The management challenge becomes even more complex when working with large cultural gaps and being expected to balance HQ and local team needs while delivering business results.

Whether you are part of a team or leading a department or office, success depends on more than personal adjustment. It depends on how well you manage within a specific business culture, as well as how effectively an overseas HQ can provide support, where many norms and expectations are often left unspoken.

China is a country and market where these types of issues become unavoidable. Management is often more indirect, and context, relationships, and hierarchy play an important role in how work actually gets done.

Beyond internal dynamics, leaders must also understand local consumers, business partners, media, and government stakeholders. Many decisions leaders are expected to make are shaped by our prior experiences in our home markets, which form an internal map of what we believe works and what does not.

While these mental patterns are useful, they can also limit us and blind us to other possibilities when operating in new environments. But they can also be limiting. This can slowly undermine local trust and decision-making and, over time, lead to business failure.

This is where traditional cross-cultural thinking runs into setbacks. The Chinese market is not simply a culture; it is a complex system of doing business. It is also constantly changing with the breakneck development of a country, which is fragmented by region along different cultural and industrial lines.

What is Dual-Culture Management?

With this in mind, I want to introduce a concept I’ve discussed with students and professionals in Mainland China: Dual-Culture Management (双文化管理).

While it may sound similar to cross-cultural management, there are several important distinctions. First, the idea of Dual-Culture Management focuses on the ability to observe and respect multiple cultural systems at the same time, rather than expecting one to dominate the other.

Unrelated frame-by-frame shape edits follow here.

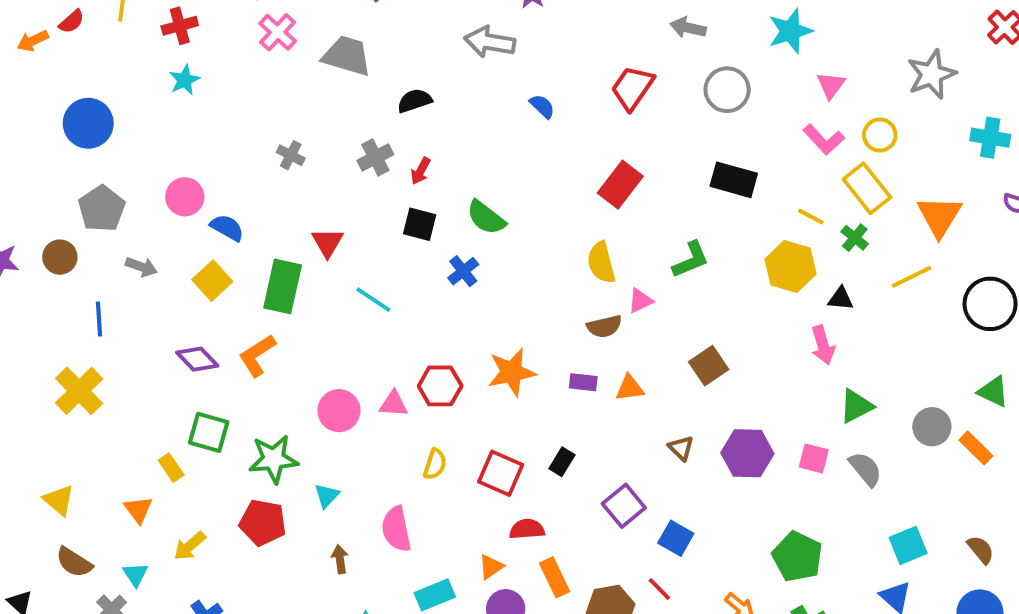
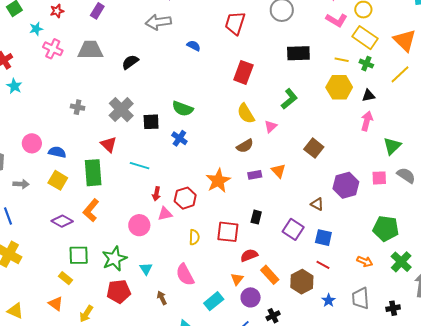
gray cross: (375, 157) -> (121, 110), moved, size x1.4
red arrow: (421, 171) -> (156, 194), moved
brown semicircle: (604, 326) -> (245, 146), moved
pink arrow: (823, 345) -> (367, 121), turned -132
orange triangle: (630, 388) -> (278, 171), turned -49
brown triangle: (681, 448) -> (317, 204), moved

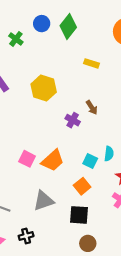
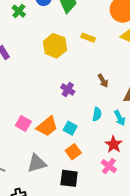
yellow hexagon: (44, 88) -> (55, 46), moved
brown arrow: (92, 107) -> (103, 81), moved
cyan semicircle: (109, 154) -> (97, 114), moved
cyan square: (90, 161) -> (70, 128), moved

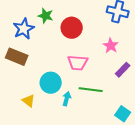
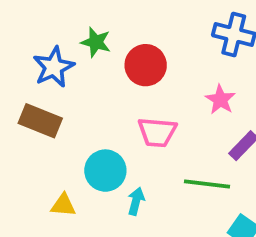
green line: (91, 90) -> (207, 184), moved
yellow triangle: (29, 101) -> (63, 205), turned -32

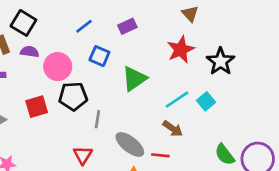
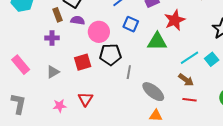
red star: (181, 50) -> (175, 20), moved
green triangle: (134, 79) -> (157, 41), turned 35
red triangle: (83, 155) -> (85, 99), moved
red line: (160, 155) -> (189, 100), moved

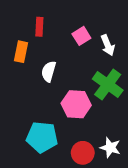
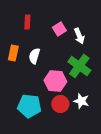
orange rectangle: (21, 52) -> (13, 53), moved
white star: (110, 148) -> (81, 101), moved
red circle: (83, 153) -> (60, 104), moved

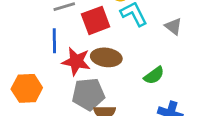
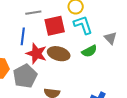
green semicircle: (154, 75) -> (89, 51), moved
gray pentagon: (88, 94) -> (25, 76), moved, turned -30

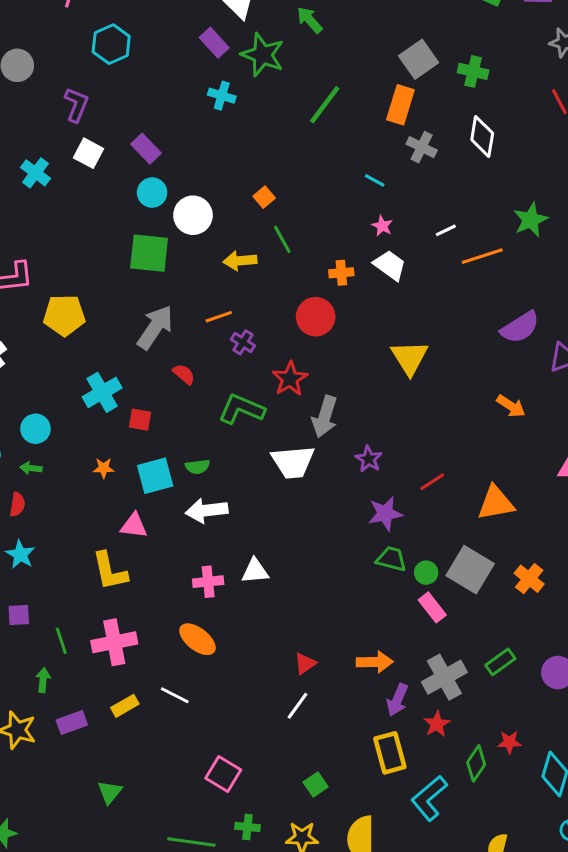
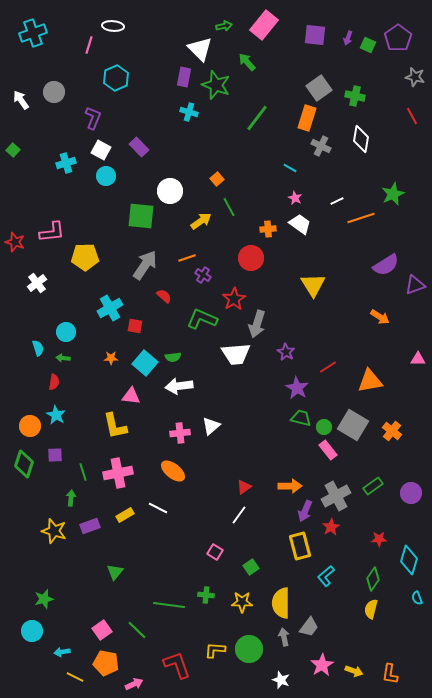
purple rectangle: (214, 43) -> (184, 77), turned 54
cyan cross: (35, 173) -> (66, 163), turned 36
cyan circle: (152, 193) -> (106, 176), moved
yellow arrow: (240, 261) -> (201, 221), turned 150
cyan square: (155, 476) -> (145, 363), turned -35
purple star: (385, 514) -> (297, 388), turned -30
white triangle: (255, 571) -> (211, 426), turned -36
green diamond: (476, 763) -> (373, 579), moved
pink square: (223, 774) -> (215, 552), moved, size x0.7
cyan L-shape: (429, 798) -> (326, 576), size x0.7

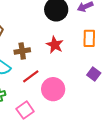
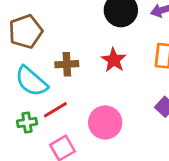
red line: (31, 76) -> (55, 110), moved

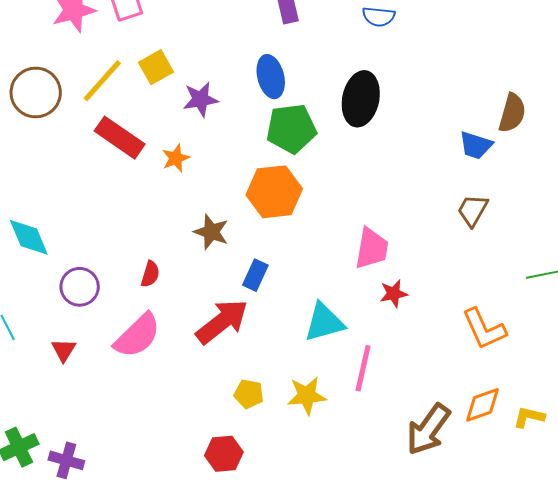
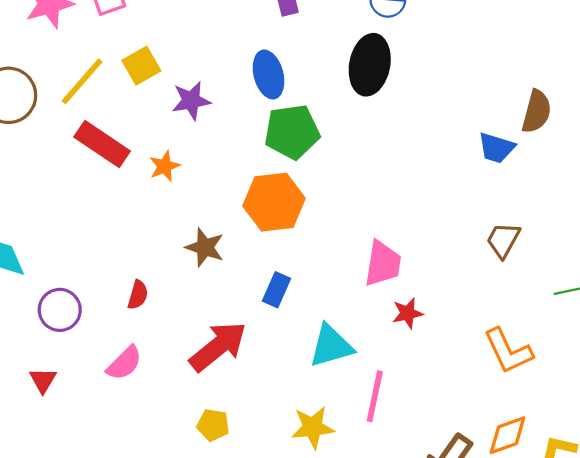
black ellipse: (361, 99) -> (370, 65), moved
brown trapezoid: (473, 210) -> (503, 240), moved
blue rectangle: (255, 275) -> (277, 290), moved
pink semicircle: (137, 336) -> (124, 363), size x0.7
yellow pentagon: (249, 394) -> (213, 425), moved

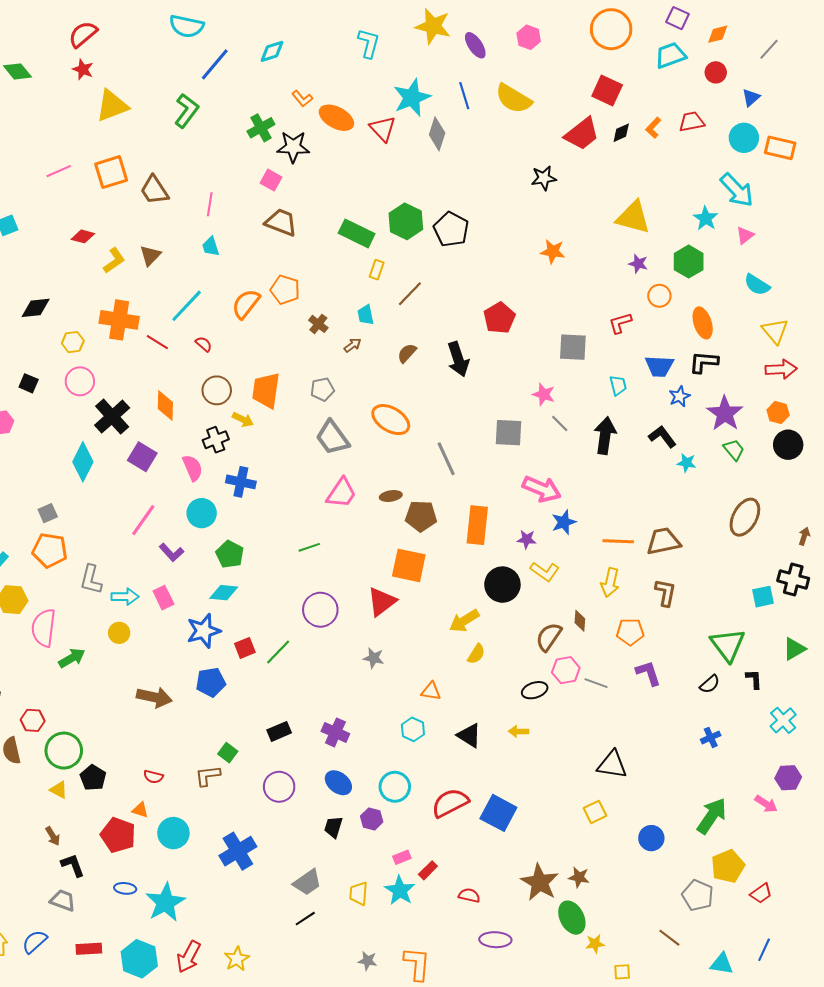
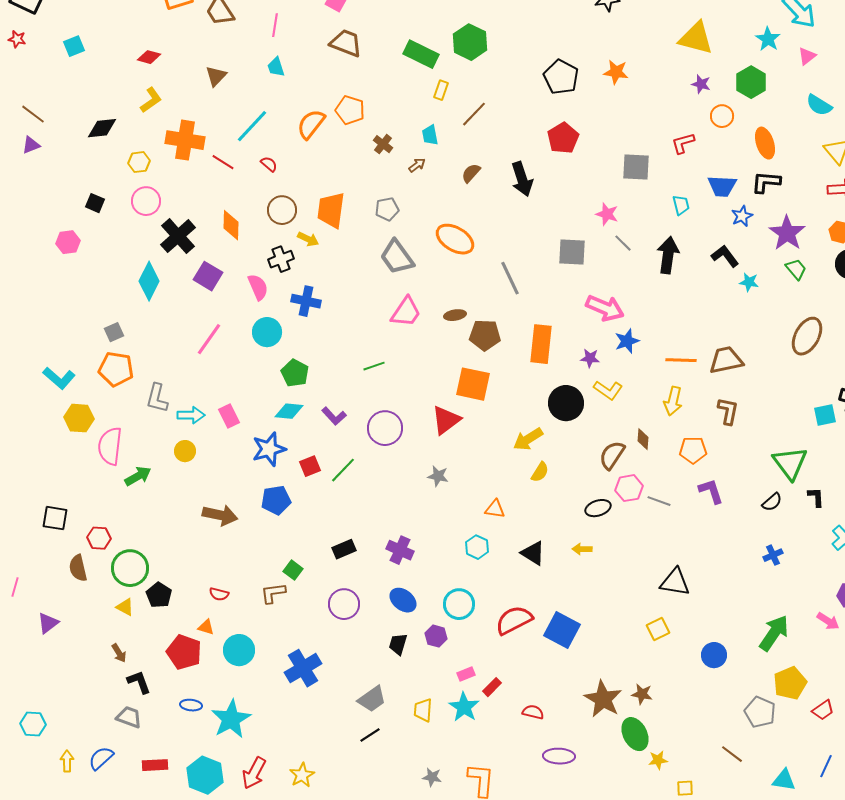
black pentagon: (451, 229) -> (561, 77), moved
yellow L-shape: (114, 261) -> (151, 100), moved
purple L-shape: (171, 552) -> (334, 416), moved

In my work in China, I have often seen cross-cultural collaboration simplified into the culture with less power becoming subservient to the culture with more power.

This can materialize in the form of Chinese teams in Western companies being forced to adopt Western styles, or Western employees in Chinese companies being expected to conform completely to local norms. In both cases, the result is usually surface-level compliance rather than genuine alignment.

In addition to purely cultural ideas, there are also business practices and market realities. In China, we see traditional culture influencing how business is done, but we also see enormous impact from technological innovation, modern consumer preferences, as well as concentrated industrial hubs.

I began using the term “dual-culture” because bridging cultures effectively requires more than switching between styles. It requires the ability to hold multiple ways of thinking at once. Here, success is not only about meeting business objectives, but about building strong, sustainable, and trusted teams across markets.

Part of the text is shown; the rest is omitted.